Dunkelheit herrschte im Keller als wir am Abend das Knarren der Bremsen hörten und gleich darauf das charakteristische Gebrüll der SS, die in den Keller stürmte und uns mit Knüffen und Schlägen in die verdeckten Lastautos hineintrieben. Dort fanden wir unsere Frauen, weinend aber glücklich bei unserem Anblick. Frittas Frau war da mit dem dreijährigen Sohn Tomáš, Frau Bloch, Frau Ungar und ihre fünfjährige Tochter. Meine Frau Erna, der Kunsthändler Strass und der Architekt Troller. Sie brachten uns in die Kleine Festung nach Theresienstadt. Ungar war der erste, der von hier nach Auschwitz geschickt wurde, während sie Bloch am Ort zu Tode prügelten. Troller kam nach Auschwitz und überlebte. Strass, ein alter Mann, verblieb einige Zeit in Auschwitz und wurde dann zusammen mit seiner Frau umgebracht. Frau Ungar und ihre Tochter überlebten die Hölle. Ungar selbst starb in Buchenwald gleich nach der Befreiung an Flecktyphus.
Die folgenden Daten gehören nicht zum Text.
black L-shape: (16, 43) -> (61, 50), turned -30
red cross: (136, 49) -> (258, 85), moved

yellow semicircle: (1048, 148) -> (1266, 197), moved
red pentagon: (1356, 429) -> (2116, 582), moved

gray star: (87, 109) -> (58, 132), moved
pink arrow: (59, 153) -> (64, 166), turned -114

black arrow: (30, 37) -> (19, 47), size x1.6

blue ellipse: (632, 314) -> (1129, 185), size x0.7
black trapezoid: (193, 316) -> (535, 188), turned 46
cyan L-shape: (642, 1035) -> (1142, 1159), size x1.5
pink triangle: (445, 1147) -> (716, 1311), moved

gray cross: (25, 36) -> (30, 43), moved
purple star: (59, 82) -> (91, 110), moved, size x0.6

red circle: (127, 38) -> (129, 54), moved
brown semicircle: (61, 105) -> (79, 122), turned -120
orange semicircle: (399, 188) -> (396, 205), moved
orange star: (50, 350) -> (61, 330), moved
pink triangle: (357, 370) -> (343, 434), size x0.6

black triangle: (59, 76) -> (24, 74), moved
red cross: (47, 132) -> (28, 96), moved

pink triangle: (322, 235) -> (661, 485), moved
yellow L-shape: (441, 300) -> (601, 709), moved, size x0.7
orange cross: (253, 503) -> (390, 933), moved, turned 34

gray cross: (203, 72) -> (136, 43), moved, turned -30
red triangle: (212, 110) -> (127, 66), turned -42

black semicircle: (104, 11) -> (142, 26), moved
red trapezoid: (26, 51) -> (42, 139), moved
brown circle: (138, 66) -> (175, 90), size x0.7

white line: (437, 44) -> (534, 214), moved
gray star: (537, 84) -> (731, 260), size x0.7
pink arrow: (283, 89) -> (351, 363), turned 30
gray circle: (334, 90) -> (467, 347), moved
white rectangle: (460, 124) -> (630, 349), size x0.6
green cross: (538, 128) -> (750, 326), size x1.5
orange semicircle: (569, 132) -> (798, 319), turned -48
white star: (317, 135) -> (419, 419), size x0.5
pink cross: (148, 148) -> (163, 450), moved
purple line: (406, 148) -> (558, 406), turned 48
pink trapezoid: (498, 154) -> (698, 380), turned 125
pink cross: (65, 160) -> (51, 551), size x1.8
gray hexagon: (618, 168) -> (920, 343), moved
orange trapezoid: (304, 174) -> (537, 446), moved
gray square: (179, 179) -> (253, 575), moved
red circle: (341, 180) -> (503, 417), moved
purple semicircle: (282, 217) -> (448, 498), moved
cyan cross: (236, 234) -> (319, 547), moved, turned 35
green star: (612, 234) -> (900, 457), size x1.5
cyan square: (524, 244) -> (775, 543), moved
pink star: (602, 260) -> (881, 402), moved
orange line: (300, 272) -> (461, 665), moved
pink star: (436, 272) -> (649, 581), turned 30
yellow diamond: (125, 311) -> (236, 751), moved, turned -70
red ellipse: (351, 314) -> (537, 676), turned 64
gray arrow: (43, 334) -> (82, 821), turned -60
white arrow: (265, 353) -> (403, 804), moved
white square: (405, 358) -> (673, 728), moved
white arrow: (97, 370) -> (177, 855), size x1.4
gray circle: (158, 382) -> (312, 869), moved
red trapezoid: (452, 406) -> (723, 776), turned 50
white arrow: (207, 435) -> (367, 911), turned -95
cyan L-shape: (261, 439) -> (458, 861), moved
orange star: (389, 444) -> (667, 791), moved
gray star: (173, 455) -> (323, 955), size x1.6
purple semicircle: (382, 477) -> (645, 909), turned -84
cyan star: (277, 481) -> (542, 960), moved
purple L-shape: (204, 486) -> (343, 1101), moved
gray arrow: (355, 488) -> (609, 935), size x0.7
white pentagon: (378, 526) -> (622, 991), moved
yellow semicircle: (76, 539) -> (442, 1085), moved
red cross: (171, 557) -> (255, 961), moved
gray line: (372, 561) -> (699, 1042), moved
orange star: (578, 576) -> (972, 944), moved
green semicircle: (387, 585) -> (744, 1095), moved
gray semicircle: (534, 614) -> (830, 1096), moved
In der Kleinen Festung verblieben Fritta und ich, unsere beiden Frauen und der kleine Fritta. Die Gestapo reichte gegen uns eine Beschuldigung ein. Die Anklage lautete auf „Greuelpropaganda“ und ihre Verbreitung im Ausland. Wir wurden nach Auschwitz überführt.

Fritta verstarb dort nach einer Woche an Blutvergiftung. Ich kam ins KZ Sachsenhausen, bis zur Befreiung im Mai 1945 (vorher Mauthausen und Ebensee). Auch meine Frau blieb am Leben, nachdem sie fast ein Jahr in einer Einzelzelle verbracht hatte, zusammen mit Frittas Sohn Tomáš. Hansi, Frittas Frau, verstarb hier infolge der schweren Bedingungen und wir adoptierten Tomáš.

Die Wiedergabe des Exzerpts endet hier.